(Transcribed page contents)
BEGIN

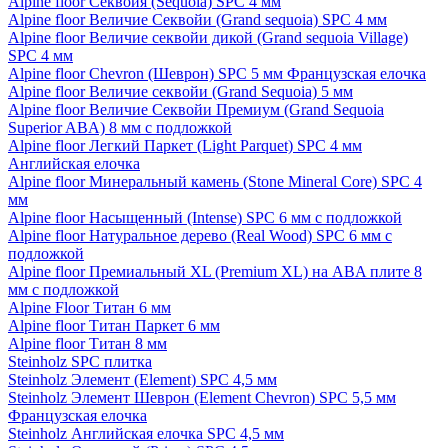
Alpine floor Секвойя (Sequoia) SPC 4 мм
Alpine floor Величие Секвойи (Grand sequoia) SPC 4 мм
Alpine floor Величие секвойи дикой (Grand sequoia Village)
SPC 4 мм
Alpine floor Chevron (Шеврон) SPC 5 мм Французская елочка
Alpine floor Величие секвойи (Grand Sequoia) 5 мм
Alpine floor Величие Секвойи Премиум (Grand Sequoia
Superior ABA) 8 мм с подложкой
Alpine floor Легкий Паркет (Light Parquet) SPC 4 мм
Английская елочка
Alpine floor Минеральный камень (Stone Mineral Core) SPC 4
мм
Alpine floor Насыщенный (Intense) SPC 6 мм с подложкой
Alpine floor Натуральное дерево (Real Wood) SPC 6 мм с
подложкой
Alpine floor Премиальный XL (Premium XL) на ABA плите 8
мм с подложкой
Alpine Floor Титан 6 мм
Alpine floor Титан Паркет 6 мм
Alpine floor Титан 8 мм
Steinholz SPC плитка
Steinholz Элемент (Element) SPC 4,5 мм
Steinholz Элемент Шеврон (Element Chevron) SPC 5,5 мм
Французская елочка
Steinholz Английская елочка SPC 4,5 мм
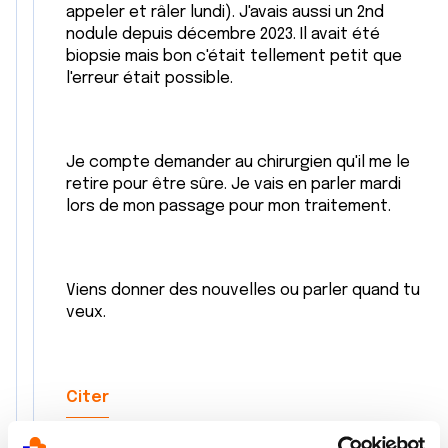
appeler et râler lundi). J'avais aussi un 2nd
nodule depuis décembre 2023. Il avait été
biopsie mais bon c'était tellement petit que
l'erreur était possible.
Je compte demander au chirurgien qu'il me le
retire pour être sûre. Je vais en parler mardi
lors de mon passage pour mon traitement.
Viens donner des nouvelles ou parler quand tu
veux.
Citer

END

## Your assignment
Retype each line of the data exactly, beginning with the first; include the line containing "Alpine floor Насыщенный" and stop there, skipping every picture.

## Output for this exercise
Alpine floor Секвойя (Sequoia) SPC 4 мм
Alpine floor Величие Секвойи (Grand sequoia) SPC 4 мм
Alpine floor Величие секвойи дикой (Grand sequoia Village)
SPC 4 мм
Alpine floor Chevron (Шеврон) SPC 5 мм Французская елочка
Alpine floor Величие секвойи (Grand Sequoia) 5 мм
Alpine floor Величие Секвойи Премиум (Grand Sequoia
Superior ABA) 8 мм с подложкой
Alpine floor Легкий Паркет (Light Parquet) SPC 4 мм
Английская елочка
Alpine floor Минеральный камень (Stone Mineral Core) SPC 4
мм
Alpine floor Насыщенный (Intense) SPC 6 мм с подложкой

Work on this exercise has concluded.